Pull every line that includes the word "представитель" from the data.

(Source information)
________________________________________

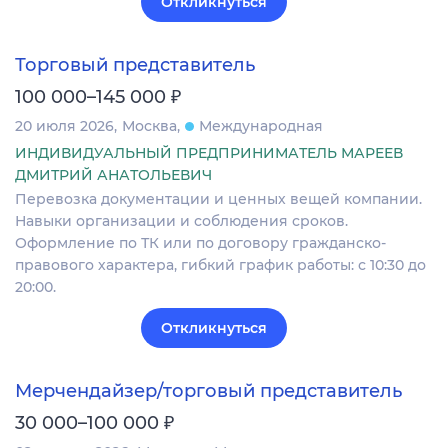
Откликнуться
Торговый представитель
₽
100 000–145 000
20 июля 2026
Москва
Международная
ИНДИВИДУАЛЬНЫЙ ПРЕДПРИНИМАТЕЛЬ МАРЕЕВ
ДМИТРИЙ АНАТОЛЬЕВИЧ
Перевозка документации и ценных вещей компании.
Навыки организации и соблюдения сроков.
Оформление по ТК или по договору гражданско-
правового характера, гибкий график работы: с 10:30 до
20:00.
Откликнуться
Мерчендайзер/торговый представитель
₽
30 000–100 000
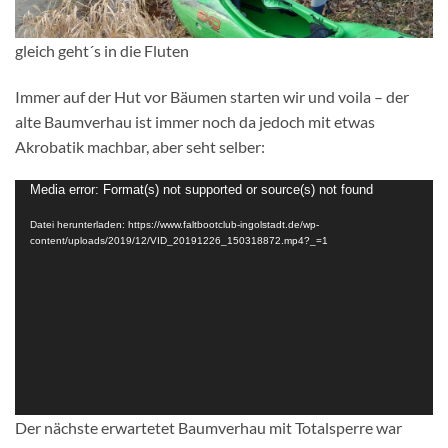
gleich geht´s in die Fluten
Immer auf der Hut vor Bäumen starten wir und voila – der
alte Baumverhau ist immer noch da jedoch mit etwas
Akrobatik machbar, aber seht selber:
Video-
Media error: Format(s) not supported or source(s) not found
Player
Datei herunterladen: https://www.faltbootclub-ingolstadt.de/wp-
content/uploads/2019/12/VID_20191226_150318872.mp4?_=1
Der nächste erwartetet Baumverhau mit Totalsperre war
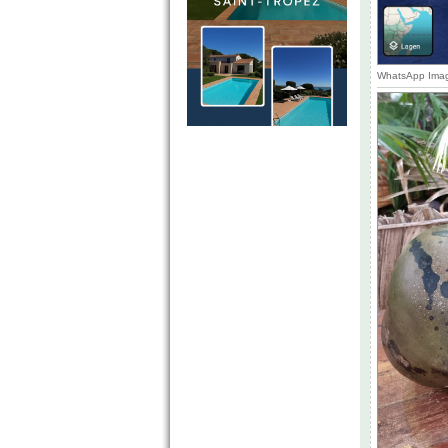
WhatsApp Imag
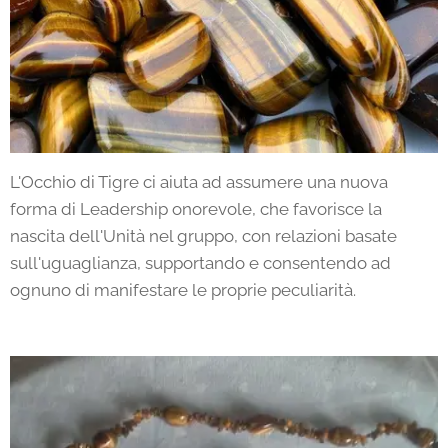
L'Occhio di Tigre ci aiuta ad assumere una nuova
forma di Leadership onorevole, che favorisce la
nascita dell'Unità nel gruppo, con relazioni basate
sull'uguaglianza, supportando e consentendo ad
ognuno di manifestare le proprie peculiarità.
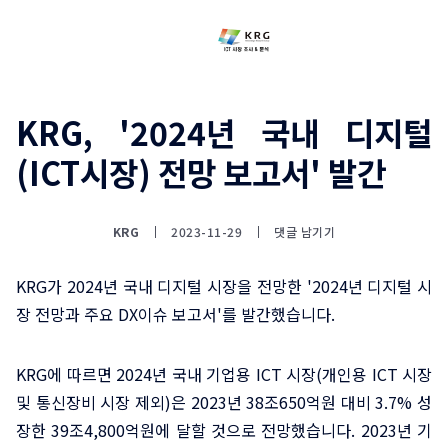
KRG, '2024년 국내 디지털
(ICT시장) 전망 보고서' 발간
KRG
2023-11-29
댓글 남기기
KRG가 2024년 국내 디지털 시장을 전망한 '2024년 디지털 시
장 전망과 주요 DX이슈 보고서'를 발간했습니다.
KRG에 따르면 2024년 국내 기업용 ICT 시장(개인용 ICT 시장
및 통신장비 시장 제외)은 2023년 38조650억원 대비 3.7% 성
장한 39조4,800억원에 달할 것으로 전망했습니다. 2023년 기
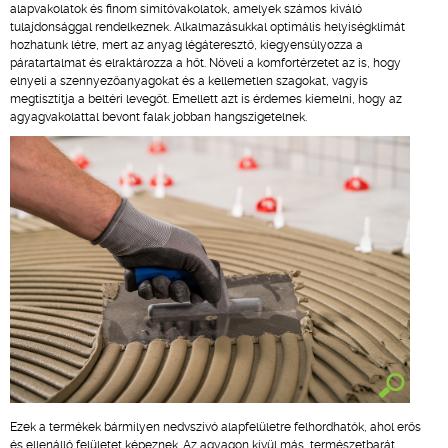
alapvakolatok és finom simítóvakolatok, amelyek számos kiváló
tulajdonsággal rendelkeznek. Alkalmazásukkal optimális helyiségklímát
hozhatunk létre, mert az anyag légáteresztő, kiegyensúlyozza a
páratartalmat és elraktározza a hőt. Növeli a komfortérzetet az is, hogy
elnyeli a szennyezőanyagokat és a kellemetlen szagokat, vagyis
megtisztítja a beltéri levegőt. Emellett azt is érdemes kiemelni, hogy az
agyagvakolattal bevont falak jobban hangszigetelnek.
Ezek a termékek bármilyen nedvszívó alapfelületre felhordhatók, ahol erős
és ellenálló felületet képeznek. Az agyagon kívül más, természetbarát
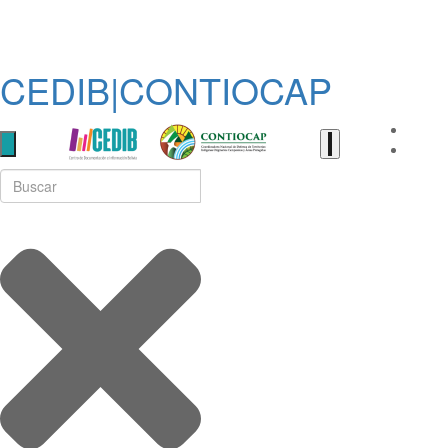
CEDIB|CONTIOCAP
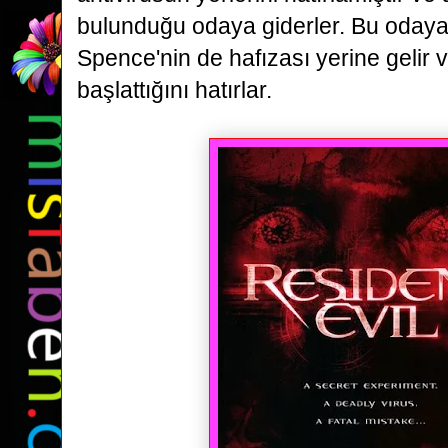
bulunduğu odaya giderler. Bu odaya 
Spence'nin de hafızası yerine gelir v
başlattığını hatırlar.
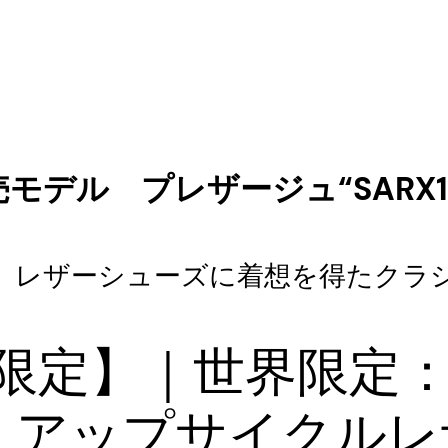
モデル プレザージュ“SARX1
ら、レザーシューズに着想を得たクラ
数量限定】｜世界限定：
｜ アップサイクル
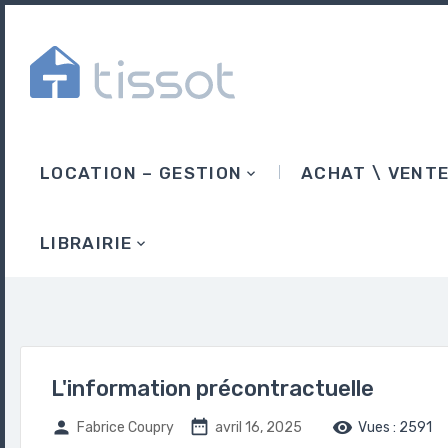
LOCATION – GESTION
ACHAT \ VENT
LIBRAIRIE
L'information précontractuelle



Fabrice Coupry
avril 16, 2025
Vues :
2591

________________________________________

(Reply)
Торговый представитель
Мерчендайзер/торговый представитель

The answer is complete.